═══ RECORD SET

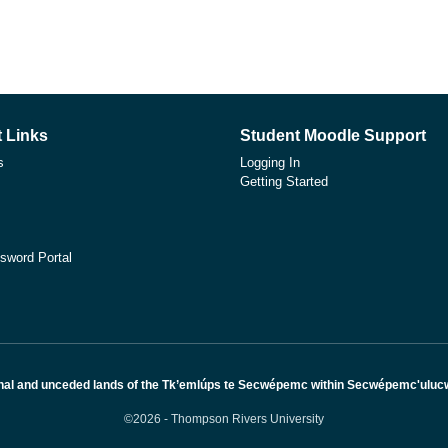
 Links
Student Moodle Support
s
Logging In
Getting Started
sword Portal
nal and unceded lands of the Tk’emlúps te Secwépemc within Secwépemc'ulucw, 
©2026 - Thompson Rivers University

══════
═══ RECORD SET

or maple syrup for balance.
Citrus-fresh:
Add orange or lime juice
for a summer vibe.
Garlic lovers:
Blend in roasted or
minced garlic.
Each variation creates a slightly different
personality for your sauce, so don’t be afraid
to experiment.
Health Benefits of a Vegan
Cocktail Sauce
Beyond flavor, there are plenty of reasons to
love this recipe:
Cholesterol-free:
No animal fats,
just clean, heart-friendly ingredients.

══════

THE TASK — Among the records above, repeat exactly the line with "Getting Started", the line with "Thompson Rivers University", and every line in between, and only those.

SOLUTION FOR THIS PROBLEM —
Getting Started
sword Portal
nal and unceded lands of the Tk’emlúps te Secwépemc within Secwépemc'ulucw, 
©2026 - Thompson Rivers University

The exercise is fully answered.